How to cite this article: Domínguez-Morales SK, Moreno-López LC, Gallardo JM, Paniagua JR. Hematological changes induced by erythrocytapheresis. Rev Med Inst Mex Seguro Soc. 2015 Jul-Aug;53(4):422-9.

PubMed: http://www.ncbi.nlm.nih.gov/pubmed/26177429


ORIGINAL CONTRIBUTIONS


Received: May 14th 2014

Accepted: March 25th 2015

Hematological changes induced by erythrocytapheresis


Sindy Karina Ibeth Domínguez-Morales,a Luis Carlos Moreno-López,a Juan Manuel Gallardo,b José Ramón Paniaguab


aLaboratorio de Patología Clínica, Centro Médico “The American British Cowdray”
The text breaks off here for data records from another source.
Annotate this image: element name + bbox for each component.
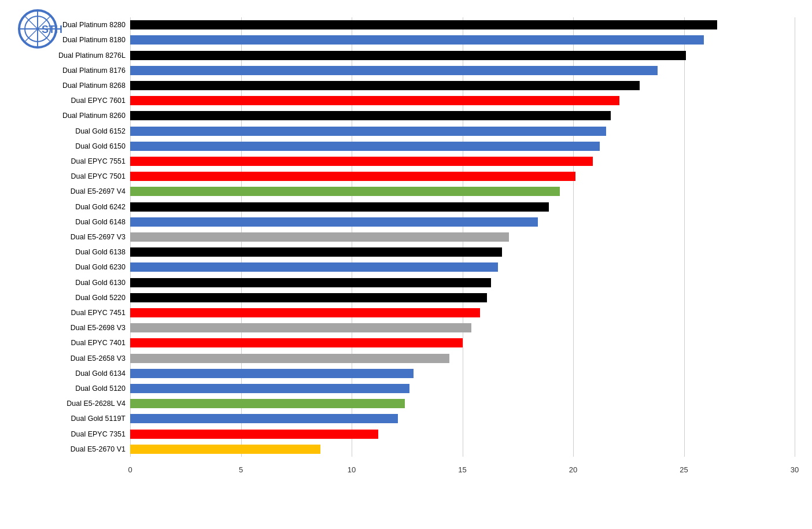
bar-23 <box>130 369 414 378</box>
bar-8 <box>130 142 600 151</box>
x-axis: 051015202530 <box>130 457 795 474</box>
chart-container: STH Dual Platinum 8280Dual Platinum 8180… <box>0 0 812 529</box>
bar-19 <box>130 308 480 317</box>
y-label-18: Dual Gold 5220 <box>17 291 130 304</box>
bar-row-16 <box>130 260 795 275</box>
svg-text:STH: STH <box>42 24 62 35</box>
bar-row-2 <box>130 47 795 62</box>
bar-row-4 <box>130 78 795 93</box>
bar-16 <box>130 262 498 272</box>
x-tick-5: 5 <box>239 465 243 474</box>
y-label-17: Dual Gold 6130 <box>17 276 130 289</box>
y-label-20: Dual E5-2698 V3 <box>17 321 130 334</box>
x-tick-20: 20 <box>569 465 577 474</box>
bar-row-14 <box>130 230 795 245</box>
bar-row-11 <box>130 184 795 199</box>
y-label-7: Dual Gold 6152 <box>17 125 130 138</box>
y-label-10: Dual EPYC 7501 <box>17 170 130 183</box>
bar-row-9 <box>130 154 795 169</box>
x-tick-25: 25 <box>680 465 688 474</box>
bar-14 <box>130 232 509 242</box>
y-label-3: Dual Platinum 8176 <box>17 64 130 77</box>
chart-area: Dual Platinum 8280Dual Platinum 8180Dual… <box>17 17 795 474</box>
bar-row-1 <box>130 32 795 47</box>
bar-row-3 <box>130 63 795 78</box>
bar-26 <box>130 414 398 423</box>
y-label-26: Dual Gold 5119T <box>17 412 130 425</box>
bar-4 <box>130 81 640 90</box>
y-label-9: Dual EPYC 7551 <box>17 155 130 168</box>
x-tick-15: 15 <box>458 465 466 474</box>
bar-row-28 <box>130 442 795 457</box>
y-label-4: Dual Platinum 8268 <box>17 79 130 92</box>
y-label-15: Dual Gold 6138 <box>17 246 130 258</box>
bar-row-25 <box>130 396 795 411</box>
bar-12 <box>130 202 549 212</box>
bar-0 <box>130 20 717 29</box>
bar-row-17 <box>130 275 795 290</box>
bar-row-8 <box>130 139 795 154</box>
x-tick-0: 0 <box>128 465 132 474</box>
bar-5 <box>130 96 619 105</box>
bar-6 <box>130 111 611 120</box>
y-label-22: Dual E5-2658 V3 <box>17 352 130 365</box>
y-label-23: Dual Gold 6134 <box>17 367 130 380</box>
bar-11 <box>130 187 560 196</box>
x-tick-30: 30 <box>791 465 799 474</box>
bar-25 <box>130 399 405 408</box>
bar-row-23 <box>130 366 795 381</box>
bar-row-5 <box>130 93 795 108</box>
y-axis-labels: Dual Platinum 8280Dual Platinum 8180Dual… <box>17 17 130 474</box>
y-label-27: Dual EPYC 7351 <box>17 428 130 441</box>
y-label-19: Dual EPYC 7451 <box>17 306 130 319</box>
y-label-25: Dual E5-2628L V4 <box>17 397 130 410</box>
bar-row-15 <box>130 245 795 260</box>
bar-17 <box>130 278 491 287</box>
bar-row-24 <box>130 381 795 396</box>
bar-27 <box>130 430 378 439</box>
y-label-8: Dual Gold 6150 <box>17 140 130 153</box>
bar-row-7 <box>130 123 795 138</box>
bar-row-26 <box>130 411 795 426</box>
y-label-14: Dual E5-2697 V3 <box>17 231 130 243</box>
y-label-2: Dual Platinum 8276L <box>17 49 130 62</box>
bars-area: 051015202530 <box>130 17 795 474</box>
y-label-12: Dual Gold 6242 <box>17 201 130 213</box>
logo: STH <box>17 9 64 49</box>
bar-22 <box>130 354 449 363</box>
x-tick-10: 10 <box>348 465 356 474</box>
bar-7 <box>130 127 606 136</box>
bar-row-19 <box>130 305 795 320</box>
bar-20 <box>130 323 471 332</box>
bar-row-12 <box>130 199 795 214</box>
bar-24 <box>130 384 409 393</box>
bar-13 <box>130 217 538 227</box>
bar-2 <box>130 51 686 60</box>
bar-18 <box>130 293 487 302</box>
bar-row-21 <box>130 335 795 350</box>
grid-and-bars: 051015202530 <box>130 17 795 474</box>
bar-row-22 <box>130 350 795 365</box>
bars-rows <box>130 17 795 457</box>
bar-1 <box>130 35 704 45</box>
bar-15 <box>130 247 502 257</box>
y-label-13: Dual Gold 6148 <box>17 216 130 228</box>
bar-row-18 <box>130 290 795 305</box>
bar-row-20 <box>130 320 795 335</box>
bar-28 <box>130 445 320 454</box>
y-label-6: Dual Platinum 8260 <box>17 109 130 122</box>
bar-10 <box>130 172 575 181</box>
y-label-11: Dual E5-2697 V4 <box>17 185 130 198</box>
y-label-28: Dual E5-2670 V1 <box>17 443 130 456</box>
bar-row-6 <box>130 108 795 123</box>
grid-line-30 <box>795 17 795 457</box>
bar-3 <box>130 66 658 75</box>
bar-9 <box>130 157 593 166</box>
y-label-21: Dual EPYC 7401 <box>17 336 130 349</box>
bar-21 <box>130 338 463 347</box>
bar-row-10 <box>130 169 795 184</box>
bar-row-27 <box>130 426 795 441</box>
y-label-5: Dual EPYC 7601 <box>17 94 130 107</box>
y-label-24: Dual Gold 5120 <box>17 382 130 395</box>
bar-row-13 <box>130 214 795 230</box>
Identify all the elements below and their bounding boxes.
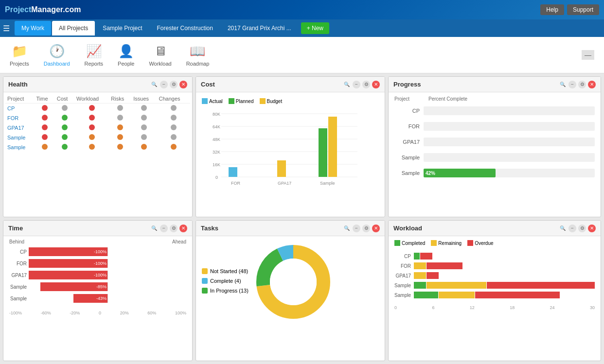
health-project-link[interactable]: FOR	[7, 115, 18, 121]
toolbar-people[interactable]: 👤 People	[118, 44, 134, 67]
tasks-search-icon[interactable]: 🔍	[343, 225, 351, 232]
health-dot	[117, 115, 123, 121]
toolbar: 📁 Projects 🕐 Dashboard 📈 Reports 👤 Peopl…	[0, 37, 604, 73]
collapse-button[interactable]: —	[582, 50, 594, 60]
cost-settings-icon[interactable]: ⚙	[362, 81, 370, 88]
cost-search-icon[interactable]: 🔍	[343, 81, 351, 88]
health-search-icon[interactable]: 🔍	[150, 81, 158, 88]
tasks-minus-icon[interactable]: −	[353, 225, 360, 232]
time-settings-icon[interactable]: ⚙	[170, 225, 178, 232]
health-content: Project Time Cost Workload Risks Issues …	[3, 92, 192, 217]
tab-grand-prix[interactable]: 2017 Grand Prix Archi ...	[221, 21, 298, 35]
time-project-label: CP	[9, 249, 29, 255]
health-dot	[141, 115, 147, 121]
support-button[interactable]: Support	[567, 4, 599, 15]
workload-project-label: GPA17	[394, 273, 414, 278]
health-dot	[62, 134, 68, 140]
hamburger-icon[interactable]: ☰	[3, 24, 10, 33]
workload-bars	[414, 262, 595, 269]
health-project-link[interactable]: Sample	[7, 135, 25, 140]
progress-bar-bg	[424, 122, 595, 131]
health-project-link[interactable]: Sample	[7, 144, 25, 150]
progress-row: Sample 42%	[394, 169, 595, 177]
workload-label: Workload	[149, 61, 171, 67]
progress-settings-icon[interactable]: ⚙	[578, 81, 586, 88]
toolbar-workload[interactable]: 🖥 Workload	[149, 44, 171, 67]
time-title: Time	[8, 225, 23, 232]
workload-settings-icon[interactable]: ⚙	[578, 225, 586, 232]
wl-bar-overdue	[426, 262, 462, 269]
progress-controls: 🔍 − ⚙ ✕	[559, 81, 596, 88]
tab-all-projects[interactable]: All Projects	[52, 21, 95, 35]
cost-title: Cost	[201, 81, 215, 88]
cost-controls: 🔍 − ⚙ ✕	[343, 81, 380, 88]
health-minus-icon[interactable]: −	[160, 81, 168, 88]
top-buttons: Help Support	[540, 4, 599, 15]
tab-sample-project[interactable]: Sample Project	[96, 21, 149, 35]
health-close-icon[interactable]: ✕	[179, 81, 187, 88]
time-search-icon[interactable]: 🔍	[150, 225, 158, 232]
workload-close-icon[interactable]: ✕	[588, 225, 596, 232]
workload-controls: 🔍 − ⚙ ✕	[559, 225, 596, 232]
health-dot	[42, 124, 48, 130]
people-label: People	[118, 61, 134, 67]
progress-close-icon[interactable]: ✕	[588, 81, 596, 88]
health-dot	[89, 134, 95, 140]
cost-close-icon[interactable]: ✕	[372, 81, 380, 88]
svg-text:FOR: FOR	[231, 181, 240, 186]
progress-minus-icon[interactable]: −	[568, 81, 576, 88]
reports-label: Reports	[85, 61, 104, 67]
col-risks: Risks	[109, 94, 131, 104]
toolbar-dashboard[interactable]: 🕐 Dashboard	[44, 44, 70, 67]
table-row: Sample	[5, 133, 190, 142]
time-bar-row: Sample -85%	[9, 282, 186, 291]
health-project-link[interactable]: GPA17	[7, 125, 24, 131]
time-bar-row: CP -100%	[9, 247, 186, 256]
progress-search-icon[interactable]: 🔍	[559, 81, 567, 88]
tab-forester[interactable]: Forester Construction	[150, 21, 220, 35]
toolbar-roadmap[interactable]: 📖 Roadmap	[186, 44, 210, 67]
workload-bars	[414, 292, 595, 298]
wl-bar-overdue	[420, 253, 432, 260]
cost-minus-icon[interactable]: −	[353, 81, 360, 88]
health-dot	[42, 134, 48, 140]
progress-title: Progress	[393, 81, 421, 88]
toolbar-reports[interactable]: 📈 Reports	[85, 44, 104, 67]
toolbar-projects[interactable]: 📁 Projects	[10, 44, 29, 67]
workload-project-label: CP	[394, 254, 414, 259]
time-close-icon[interactable]: ✕	[179, 225, 187, 232]
table-row: FOR	[5, 113, 190, 123]
tasks-settings-icon[interactable]: ⚙	[362, 225, 370, 232]
time-panel: Time 🔍 − ⚙ ✕ Behind Ahead CP -100% FOR -…	[3, 220, 193, 361]
tab-my-work[interactable]: My Work	[15, 21, 51, 35]
tasks-title: Tasks	[201, 225, 218, 232]
time-bar-area: -100%	[29, 259, 186, 268]
health-title: Health	[8, 81, 28, 88]
health-dot	[89, 115, 95, 121]
health-project-link[interactable]: CP	[7, 105, 15, 111]
dashboard-label: Dashboard	[44, 61, 70, 67]
time-bar-row: FOR -100%	[9, 259, 186, 268]
progress-project-label: GPA17	[394, 139, 424, 145]
health-dot	[171, 115, 177, 121]
workload-minus-icon[interactable]: −	[568, 225, 576, 232]
workload-project-label: Sample	[394, 293, 414, 298]
svg-text:0: 0	[215, 175, 218, 180]
progress-bar-bg	[424, 153, 595, 162]
time-bar-area: -100%	[29, 247, 186, 256]
progress-bar-bg	[424, 106, 595, 115]
table-row: CP	[5, 104, 190, 114]
svg-text:48K: 48K	[213, 137, 220, 142]
workload-search-icon[interactable]: 🔍	[559, 225, 567, 232]
col-time: Time	[35, 94, 55, 104]
tasks-close-icon[interactable]: ✕	[372, 225, 380, 232]
workload-panel-header: Workload 🔍 − ⚙ ✕	[389, 221, 601, 236]
health-settings-icon[interactable]: ⚙	[170, 81, 178, 88]
wl-bar-overdue	[487, 282, 595, 289]
new-button[interactable]: + New	[301, 22, 329, 34]
tasks-controls: 🔍 − ⚙ ✕	[343, 225, 380, 232]
time-minus-icon[interactable]: −	[160, 225, 168, 232]
people-icon: 👤	[118, 44, 134, 59]
help-button[interactable]: Help	[540, 4, 564, 15]
wl-bar-remaining	[426, 282, 486, 289]
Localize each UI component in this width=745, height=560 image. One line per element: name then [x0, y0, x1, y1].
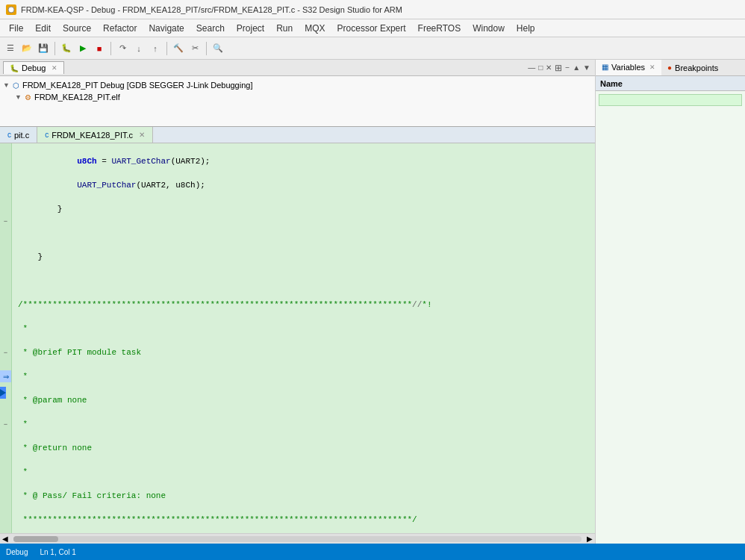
tab-variables[interactable]: ▦ Variables ✕: [596, 60, 661, 75]
variables-header: Name: [596, 76, 745, 91]
variables-header-name: Name: [600, 79, 623, 88]
sep3: [166, 42, 167, 55]
debug-tab-close[interactable]: ✕: [52, 64, 57, 72]
step-into-btn[interactable]: ↓: [131, 41, 146, 56]
tab-frdm-c-close[interactable]: ✕: [139, 131, 145, 139]
gutter-line: [0, 442, 11, 454]
gutter-line: [0, 335, 11, 346]
step-over-btn[interactable]: ↷: [115, 41, 130, 56]
menu-mqx[interactable]: MQX: [299, 21, 331, 36]
tree-expand-arrow[interactable]: ▼: [3, 81, 10, 89]
debug-tab[interactable]: 🐛 Debug ✕: [3, 61, 64, 74]
new-btn[interactable]: ☰: [3, 41, 18, 56]
code-line-2: UART_PutChar(UART2, u8Ch);: [18, 179, 589, 191]
debug-tree-root[interactable]: ▼ ⬡ FRDM_KEA128_PIT Debug [GDB SEGGER J-…: [3, 79, 592, 91]
code-area[interactable]: u8Ch = UART_GetChar(UART2); UART_PutChar…: [12, 143, 595, 533]
code-token: *: [18, 370, 28, 382]
run-btn[interactable]: ▶: [75, 41, 90, 56]
menu-refactor[interactable]: Refactor: [97, 21, 143, 36]
editor-tab-bar: c pit.c c FRDM_KEA128_PIT.c ✕: [0, 127, 595, 143]
variables-label: Variables: [611, 63, 645, 72]
app-icon: [6, 4, 16, 15]
scroll-up-btn[interactable]: ▲: [571, 63, 582, 72]
code-token: (UART2);: [171, 155, 211, 167]
stop-btn[interactable]: ■: [92, 41, 107, 56]
scroll-left-btn[interactable]: ◀: [0, 535, 10, 543]
code-line-11: * @param none: [18, 394, 589, 406]
fold-marker-2[interactable]: −: [0, 346, 11, 358]
search-btn[interactable]: 🔍: [211, 41, 225, 56]
debug-btn[interactable]: 🐛: [59, 41, 74, 56]
tab-pit-c[interactable]: c pit.c: [0, 127, 37, 143]
menu-navigate[interactable]: Navigate: [143, 21, 190, 36]
step-return-btn[interactable]: ↑: [148, 41, 163, 56]
menu-edit[interactable]: Edit: [29, 21, 57, 36]
menu-freertos[interactable]: FreeRTOS: [412, 21, 467, 36]
h-scrollbar[interactable]: ◀ ▶: [0, 533, 595, 544]
scrollbar-thumb[interactable]: [13, 536, 58, 542]
variables-icon: ▦: [602, 63, 608, 71]
save-btn[interactable]: 💾: [36, 41, 51, 56]
status-bar: Debug Ln 1, Col 1: [0, 544, 745, 560]
build-btn[interactable]: 🔨: [171, 41, 186, 56]
code-token: *: [18, 466, 28, 478]
variables-search-input[interactable]: [599, 94, 742, 106]
breakpoints-icon: ●: [667, 63, 672, 72]
status-line: Ln 1, Col 1: [40, 548, 75, 556]
menu-project[interactable]: Project: [231, 21, 270, 36]
menu-file[interactable]: File: [3, 21, 29, 36]
left-panel: 🐛 Debug ✕ — □ ✕ ⊞ − ▲ ▼ ▼ ⬡: [0, 60, 596, 544]
gutter-line: [0, 191, 11, 203]
variables-close[interactable]: ✕: [649, 63, 655, 71]
debug-tree: ▼ ⬡ FRDM_KEA128_PIT Debug [GDB SEGGER J-…: [0, 76, 595, 127]
scroll-down-btn[interactable]: ▼: [582, 63, 592, 72]
editor-content[interactable]: − − ⇒ −: [0, 143, 595, 533]
fold-marker-1[interactable]: −: [0, 215, 11, 227]
svg-marker-1: [0, 389, 6, 396]
debug-arrow-gutter: ⇒: [0, 370, 11, 382]
menu-help[interactable]: Help: [511, 21, 541, 36]
svg-point-0: [8, 7, 14, 13]
close-debug-btn[interactable]: ✕: [544, 63, 553, 72]
debug-tab-bar: 🐛 Debug ✕ — □ ✕ ⊞ − ▲ ▼: [0, 60, 595, 76]
code-line-1: u8Ch = UART_GetChar(UART2);: [18, 155, 589, 167]
gutter-line: [0, 311, 11, 323]
tab-pit-c-icon: c: [7, 131, 11, 139]
gutter-line: [0, 167, 11, 179]
tree-expand-arrow-2[interactable]: ▼: [15, 93, 22, 101]
code-line-8: *: [18, 323, 589, 335]
clean-btn[interactable]: ✂: [187, 41, 202, 56]
maximize-debug-btn[interactable]: □: [537, 63, 544, 72]
code-token: * @brief PIT module task: [18, 346, 141, 358]
menu-processor-expert[interactable]: Processor Expert: [331, 21, 412, 36]
debug-tree-elf[interactable]: ▼ ⚙ FRDM_KEA128_PIT.elf: [3, 91, 592, 103]
scroll-right-btn[interactable]: ▶: [585, 535, 595, 543]
minimize-debug-btn[interactable]: —: [526, 63, 537, 72]
sep1: [54, 42, 55, 55]
right-panel: ▦ Variables ✕ ● Breakpoints Name: [596, 60, 745, 544]
menu-source[interactable]: Source: [57, 21, 97, 36]
menu-run[interactable]: Run: [270, 21, 299, 36]
code-line-7: /***************************************…: [18, 299, 589, 311]
code-token: *: [18, 418, 28, 430]
tab-frdm-c[interactable]: c FRDM_KEA128_PIT.c ✕: [37, 127, 153, 143]
menu-window[interactable]: Window: [467, 21, 511, 36]
tab-breakpoints[interactable]: ● Breakpoints: [661, 60, 724, 75]
breakpoints-label: Breakpoints: [675, 63, 718, 72]
scrollbar-track[interactable]: [13, 536, 582, 542]
debug-pointer: [0, 387, 6, 399]
collapse-debug-btn[interactable]: −: [564, 63, 571, 72]
menu-search[interactable]: Search: [190, 21, 231, 36]
main-layout: 🐛 Debug ✕ — □ ✕ ⊞ − ▲ ▼ ▼ ⬡: [0, 60, 745, 544]
code-line-4: [18, 227, 589, 239]
expand-debug-btn[interactable]: ⊞: [553, 62, 564, 74]
code-token: }: [18, 203, 62, 215]
tab-pit-c-label: pit.c: [14, 131, 29, 140]
gutter-line: [0, 358, 11, 370]
debug-icon: ⬡: [13, 81, 19, 90]
open-btn[interactable]: 📂: [19, 41, 34, 56]
fold-marker-3[interactable]: −: [0, 418, 11, 430]
title-bar: FRDM-KEA-QSP - Debug - FRDM_KEA128_PIT/s…: [0, 0, 745, 19]
gutter-line: [0, 143, 11, 155]
cpu-icon: ⚙: [25, 93, 31, 102]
bUnidad de Investigación Médica en Enfermedades Nefrológicas, Hospital de Especialidades, Centro Médico Nacional “Siglo XXI”, Instituto Mexicano del Seguro Social


Distrito Federal, México


Communication with: Juan Manuel Gallardo

Telephones: (55) 5627 6900, extension 21371

Email: jmgallardom@gmail.com


Background: Although automated cell separators (apheresis) have undergone a lot of technical refinements, the effect of the procedure on hematological indices of donors is rarely taken into account. The purpose of this study is to identify potential hematologic changes in donors undergoing erythrocytapheresis.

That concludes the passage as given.